Sonar controller PO Ignatius Oberholzer, who’s been aboard for the duration of the deployment, has notched up one million metres – that’s 1,000km, 621 miles or roughly the distance from Plymouth to Hamburg – on one of Trenchant’s rowing machines; he also plans to row the length of the Suez Canal when the boat goes through later in the year on her way home to Devonport.

Twenty-nine members of the crew have earned the coveted Dolphins – the badge of honour, irrespective of rank, which signifies that they are fully-qualified submariners ­ while deployed.

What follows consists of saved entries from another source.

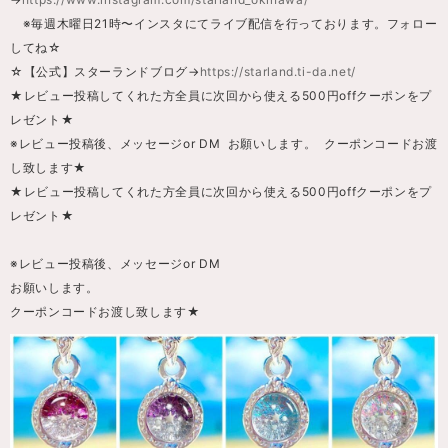
※毎週木曜日21時〜インスタにてライブ配信を行っております。フォロー
してね☆
☆【公式】スターランドブログ→
https://starland.ti-da.net/
★レビュー投稿してくれた方全員に次回から使える500円offクーポンをプ
レゼント★
※レビュー投稿後、メッセージor DM お願いします。 クーポンコードお渡
し致します★
★レビュー投稿してくれた方全員に次回から使える500円offクーポンをプ
レゼント★
※レビュー投稿後、メッセージor DM
お願いします。
クーポンコードお渡し致します★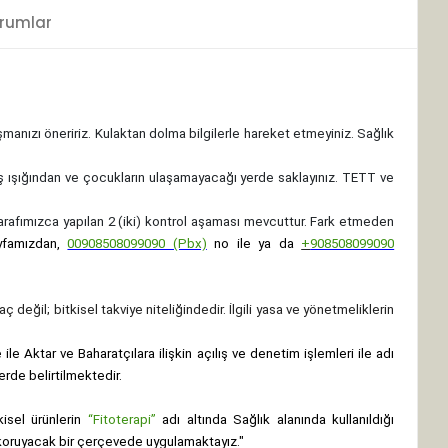
rumlar
ışmanızı öneririz. Kulaktan dolma bilgilerle hareket etmeyiniz. Sağlık
ş ışığından ve çocukların ulaşamayacağı yerde saklayınız.
TETT ve
 tarafımızca yapılan 2 (iki) kontrol aşaması mevcuttur. Fark etmeden
yfamızdan,
00908508099090 (Pbx)
no ile ya da
+
908508099090
ç değil; bitkisel takviye niteliğindedir. İlgili yasa ve yönetmeliklerin
le Aktar ve Baharatçılara ilişkin açılış ve denetim işlemleri ile adı
erde belirtilmektedir.
isel ürünlerin
“Fitoterapi”
adı altında Sağlık alanında kullanıldığı
nı koruyacak bir çerçevede uygulamaktayız."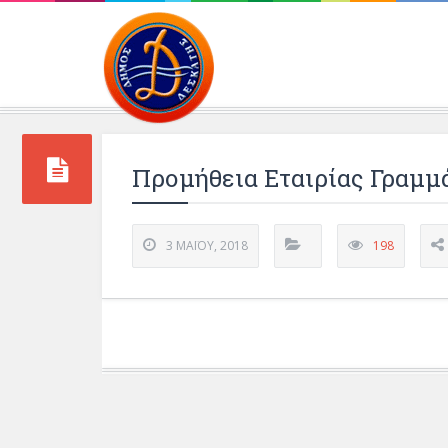
Περιβάλλοντος και 
Προμήθεια Εταιρίας Γραμμά
3 ΜΑΪ́ΟΥ, 2018
198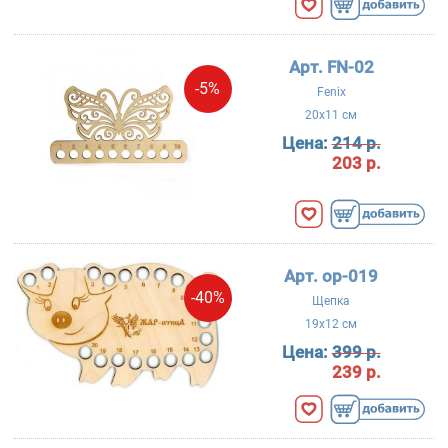
Арт. FN-02
-5%
Fenix
20x11 см
Цена:
214 р.
203 р.
Арт. ор-019
-40%
Щепка
19x12 см
Цена:
399 р.
239 р.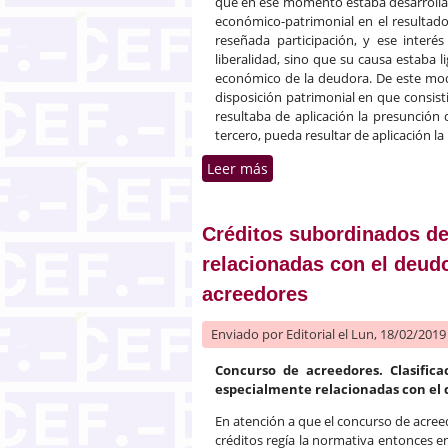
que en ese momento estaba desarrollan
económico-patrimonial en el resultado
reseñada participación, y ese inte
liberalidad, sino que su causa estaba l
económico de la deudora. De este modo,
disposición patrimonial en que consisti
resultaba de aplicación la presunción d
tercero, pueda resultar de aplicación la
Leer más
sobre Concursal. Pago de 
de perjuicio para la masa
Créditos subordinados de
relacionadas con el deud
acreedores
Enviado por
Editorial
el Lun, 18/02/2019 
Concurso de acreedores. Clasifica
especialmente relacionadas con el 
En atención a que el concurso de acreed
créditos regía la normativa entonces en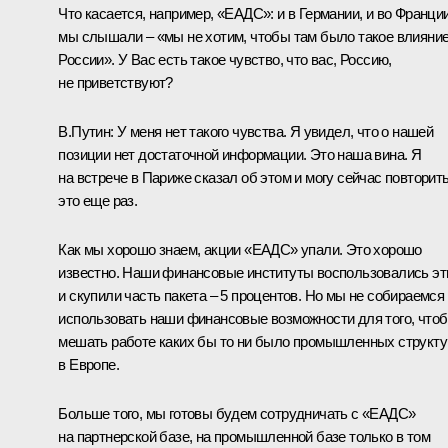
Что касается, например, «ЕАДС»: и в Германии, и во Франци
мы слышали – «мы не хотим, чтобы там было такое влияни
России». У Вас есть такое чувство, что вас, Россию,
не приветствуют?
В.Путин: У меня нет такого чувства. Я увидел, что о нашей
позиции нет достаточной информации. Это наша вина. Я
на встрече в Париже сказал об этом и могу сейчас повторит
это еще раз.
Как мы хорошо знаем, акции «ЕАДС» упали. Это хорошо
известно. Наши финансовые институты воспользовались э
и скупили часть пакета – 5 процентов. Но мы не собираемся
использовать наши финансовые возможности для того, что
мешать работе каких бы то ни было промышленных структу
в Европе.
Больше того, мы готовы будем сотрудничать с «ЕАДС»
на партнерской базе, на промышленной базе только в том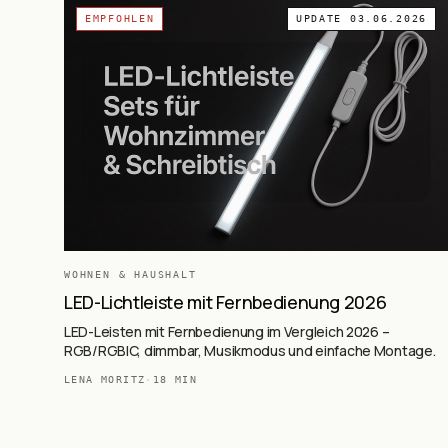
EMPFOHLEN
UPDATE
03.06.2026
WOHNEN & HAUSHALT
LED-Lichtleiste mit Fernbedienung 2026
LED-Leisten mit Fernbedienung im Vergleich 2026 –
RGB/RGBIC, dimmbar, Musikmodus und einfache Montage.
LENA MORITZ
·
18
MIN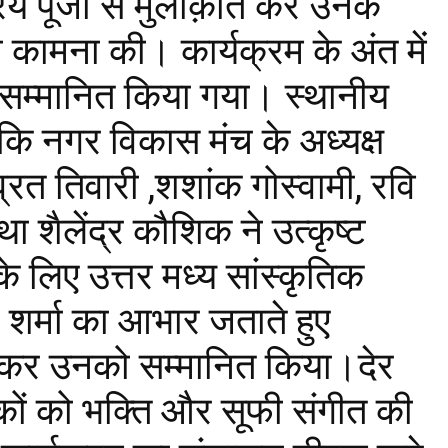
िय पूजा से मुलाक़ात कर उनके
 कामना की। कार्यक्रम के अंत में
र सम्मानित किया गया। स्थानीय
ा कि नगर विकास मंच के अध्यक्ष
्रत तिवारी ,शशांक गोस्वामी, रवि
था शैलेंद्र कौशिक ने उत्कृष्ट
े लिए उत्तर मध्य सांस्कृतिक
श शर्मा का आभार जताते हुए
ट कर उनको सम्मानित किया।देर
ों को भक्ति और सूफी संगीत की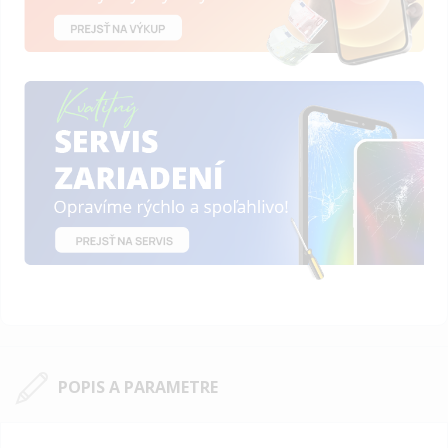
POPIS A PARAMETRE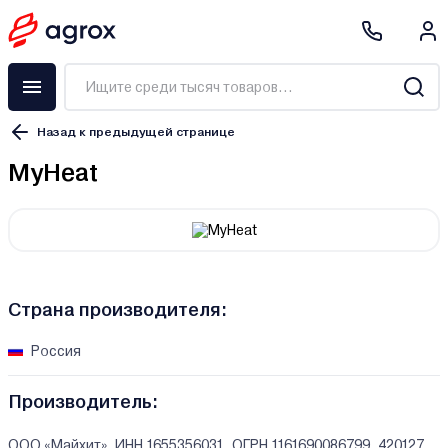
Назад к предыдущей странице
MyHeat
Страна производителя:
Россия
Производитель:
ООО «Майхит», ИНН 1655356031, ОГРН 1161690086799. 420127,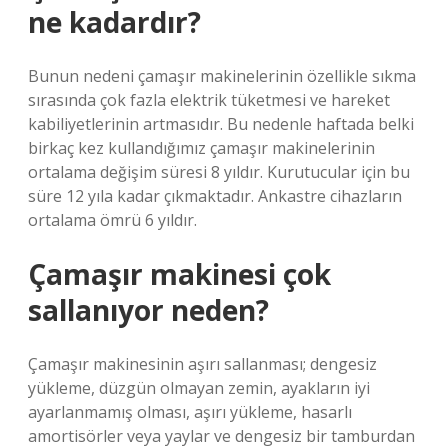
ne kadardır?
Bunun nedeni çamaşır makinelerinin özellikle sıkma
sırasında çok fazla elektrik tüketmesi ve hareket
kabiliyetlerinin artmasıdır. Bu nedenle haftada belki
birkaç kez kullandığımız çamaşır makinelerinin
ortalama değişim süresi 8 yıldır. Kurutucular için bu
süre 12 yıla kadar çıkmaktadır. Ankastre cihazların
ortalama ömrü 6 yıldır.
Çamaşır makinesi çok
sallanıyor neden?
Çamaşır makinesinin aşırı sallanması; dengesiz
yükleme, düzgün olmayan zemin, ayakların iyi
ayarlanmamış olması, aşırı yükleme, hasarlı
amortisörler veya yaylar ve dengesiz bir tamburdan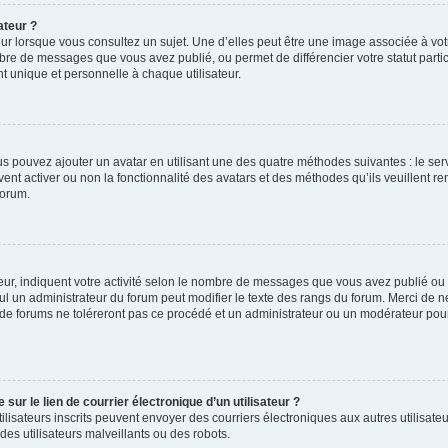
ateur ?
ur lorsque vous consultez un sujet. Une d’elles peut être une image associée à vo
mbre de messages que vous avez publié, ou permet de différencier votre statut parti
 unique et personnelle à chaque utilisateur.
ous pouvez ajouter un avatar en utilisant une des quatre méthodes suivantes : le serv
ent activer ou non la fonctionnalité des avatars et des méthodes qu’ils veuillent ren
forum.
ur, indiquent votre activité selon le nombre de messages que vous avez publié ou id
eul un administrateur du forum peut modifier le texte des rangs du forum. Merci de 
de forums ne toléreront pas ce procédé et un administrateur ou un modérateur pou
ur le lien de courrier électronique d’un utilisateur ?
s utilisateurs inscrits peuvent envoyer des courriers électroniques aux autres utili
es utilisateurs malveillants ou des robots.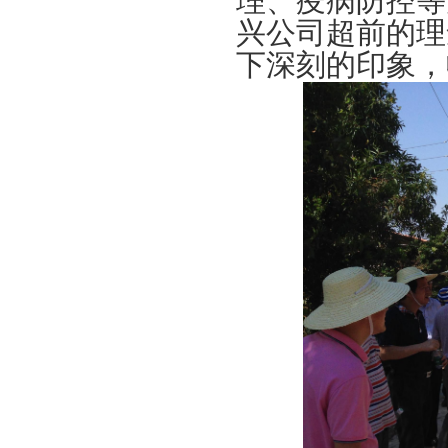
理、疫病防控等
兴公司超前的理
下深刻的印象，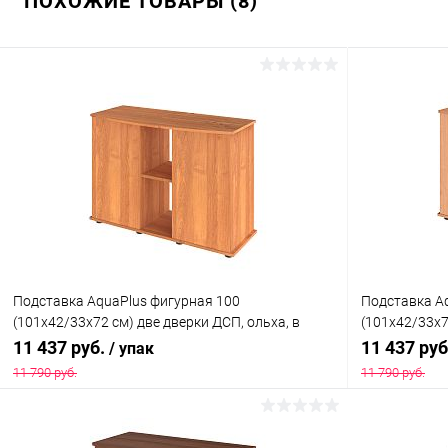
ПОХОЖИЕ ТОВАРЫ (8)
Подставка AquaPlus фигурная 100
Подставка A
(101х42/33х72 см) две дверки ДСП, ольха, в
(101х42/33х7
коробке, подходит для модели аквариума LUX
коробке, под
11 437 руб.
11 437 ру
/ упак
Ф170
Ф170
11 790 руб.
11 790 руб.
В корзину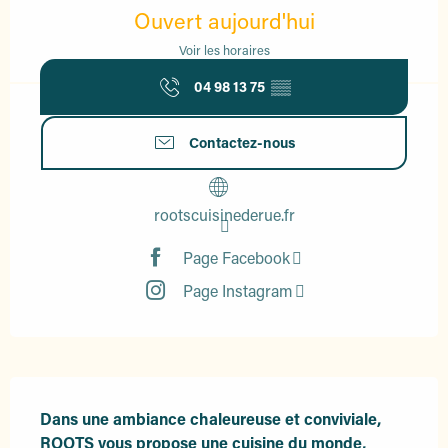
Ouvert aujourd'hui
Voir les horaires
04 98 13 75
▒▒
Contactez-nous
rootscuisinederue.fr
Page Facebook
Page Instagram
Description
Dans une ambiance chaleureuse et conviviale, 
ROOTS vous propose une cuisine du monde, 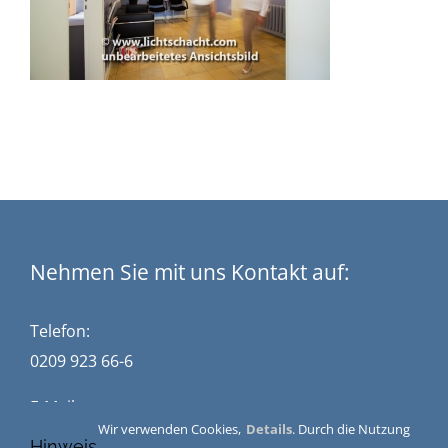
Nehmen Sie mit uns Kontakt auf:
Telefon:
0209 923 66-6
E-Mail:
Wir verwenden Cookies,
Details
. Durch die Nutzung
kontakt@stuckwisch.de
Hinweis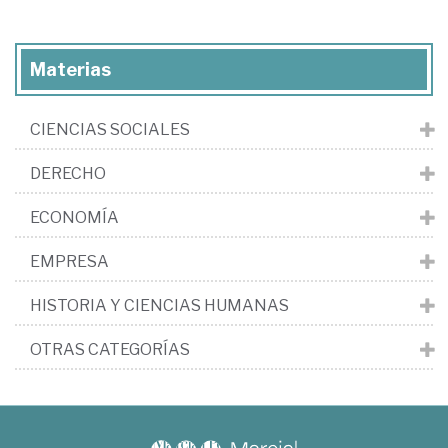
Materias
CIENCIAS SOCIALES
DERECHO
ECONOMÍA
EMPRESA
HISTORIA Y CIENCIAS HUMANAS
OTRAS CATEGORÍAS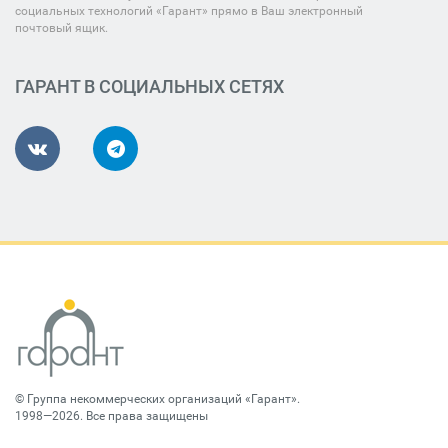
социальных технологий «Гарант» прямо в Ваш электронный
почтовый ящик.
ГАРАНТ В СОЦИАЛЬНЫХ СЕТЯХ
©
Группа некоммерческих организаций «Гарант»
.
1998—2026. Все права защищены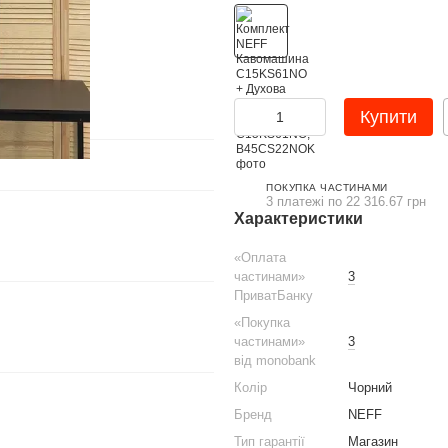
Купити
ПОКУПКА ЧАСТИНАМИ
3 платежі по 22 316.67 грн
Характеристики
«Оплата
частинами»
3
ПриватБанку
«Покупка
частинами»
3
від monobank
Колір
Чорний
Бренд
NEFF
Тип гарантії
Магазин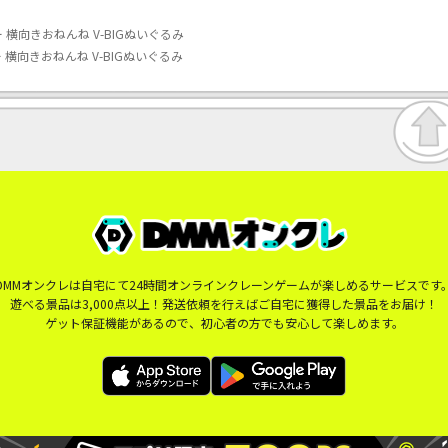
横向きおねんね V-BIGぬいぐるみ
横向きおねんね V-BIGぬいぐるみ
DMMオンクレは自宅にて24時間オンラインクレーンゲームが楽しめるサービスです
遊べる景品は3,000点以上！発送依頼を行えばご自宅に獲得した景品をお届け！
ゲット保証機能があるので、初心者の方でも安心して楽しめます。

A few received their ‘badges’ when Britain’s most senior sailor – and former submarine commander – First Sea Lord Admiral Sir Mark Stanhope visited the boat.

Over £750 has been raised, through a variety of means, for the boat’s chosen charity – the Derriford Neo-Natal unit in Plymouth.

Lt Cdr Stuart Barrie, the weapon engineer officer and another crew member of the ‘Black Watch’, who’s been onboard since June 22 said:

“It’s been an enjoyable deployment so far with lots of varied tasking and experiences.

“However, it’s always tough being separated from family, especially during the periods when we are without communications with home – which can be as long as seven weeks. I’ve been fortunate that my wife and children have visited twice, including Christmas in Bahrain.”

“The lads deserve a huge amount of credit for all that we have achieved, and everyone onboard is looking forward to getting back home later in the year, following the successful completion of our future tasking.”

At nine months and four days away, Trenchant’s deployment is far from over. With further training exercises, including taking the latest class of trainee submarine watch-leaders to sea, port visits and wider regional engagement still to complete, the boat remains poised and ready for action.